今日の事か、はたまたいつかの日の事か。何かしら説教をするのだろうと、ユナカは真剣に聞くつもりはなかった。
だが向き合うザクロの目に宿る真剣な光を前に、その考えは消える事になる。
「今日、ダルストンズと戦ったと言っていたな」
「あぁ、これで3人目。それも前に戦った2人とは実力が一段上に感じた」
「だから感情を制御出来なかった、と?」
それを言われて初めてユナカは気づく。モルオンと対峙した時、否、正確にはフラグメントを無理矢理引き抜かれた少女を見た時、自身の心は怒りに満ちていたと。
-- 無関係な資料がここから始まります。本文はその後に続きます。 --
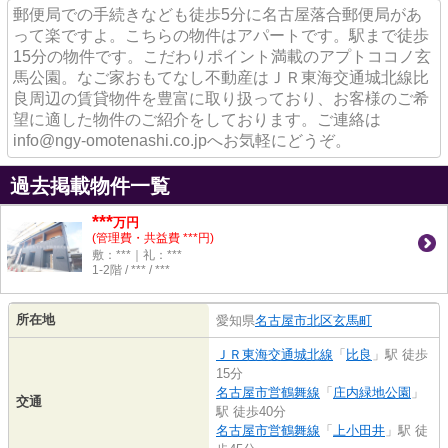
郵便局での手続きなども徒歩5分に名古屋落合郵便局があ
って楽ですよ。こちらの物件はアパートです。駅まで徒歩
15分の物件です。こだわりポイント満載のアプトココノ玄
馬公園。なご家おもてなし不動産はＪＲ東海交通城北線比
良周辺の賃貸物件を豊富に取り扱っており、お客様のご希
望に適した物件のご紹介をしております。ご連絡は
info@ngy-omotenashi.co.jpへお気軽にどうぞ。
過去掲載物件一覧
***
万円
(管理費・共益費 ***円)
敷：***｜礼：***
1-2階 / *** / ***
所在地
愛知県
名古屋市北区
玄馬町
ＪＲ東海交通城北線
「
比良
」駅 徒歩
15分
名古屋市営鶴舞線
「
庄内緑地公園
」
交通
駅 徒歩40分
名古屋市営鶴舞線
「
上小田井
」駅 徒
「ユナカ、何度も言った筈だ。錬生術師は心を扱う。だからこそ自分の心は最低限コントロール出来なければならないと」
「あぁ、分かってる」
「いや、分かってないな」
ザクロはユナカの左胸へヴィトロガンを突きつける。脅すのではなく、問うような眼差しを向けながら。
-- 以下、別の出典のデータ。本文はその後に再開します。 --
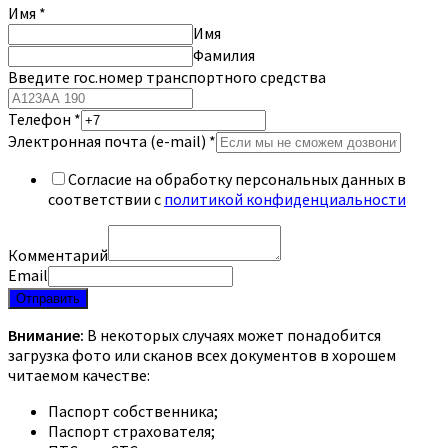
Имя
*
Имя
Фамилия
Введите гос.номер транспортного средства
Телефон
*
Электронная почта (e-mail)
*
Согласие на обработку персональных данных в
соответствии с
политикой конфиденциальности
Комментарий
Email
Отправить
Внимание:
В некоторых случаях может понадобится
загрузка фото или сканов всех документов в хорошем
читаемом качестве:
Паспорт собственника;
Паспорт страхователя;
「錬生術師には引き金となる感情がある。炎は怒りだ。正しく扱えばあらゆるものを祓う力になるが、扱いを誤れば際限なく全てを焼き尽くす悪魔の力になる」
「悪魔の、力……」
ユナカはザクロの瞳を見つめる。そしてザクロもまた、ユナカの瞳を見つめる。
「炎は原初を司る力だ。だから君と私で力が半分に分かれていても、他の錬生術師に引けはとらない」
ユナカは、ザクロの正統継承者ではない。
アンフィスと同じく、ユナカが扱う炎の錬生術師としての力は半分程度のもの。それは何故か。
「君にも私にも、この力は必要だ。呑まれるなよ」
「分かった」
「……なら次の戦いで証明したまえ」
ザクロは1本のフラグメント・Vを手渡した。
白銀の毛を逆立てる、三つ首の大狼。
「土の錬生術師が新しく渡したものを再精製した。他のものも後々やっておく」
「これは……マグネシウムか」
「使い方なら分かるだろう? 話は終わりだ」
そう言った瞬間、ザクロは机に突っ伏す様に倒れ込む。同時に小さな寝息を立て始めた。ユナカは見慣れているものの、これを初めて見た人間はどう思うのだろうか。
ザクロへ毛布を掛けると、ユナカは渡されたフラグメントを再び見つめる。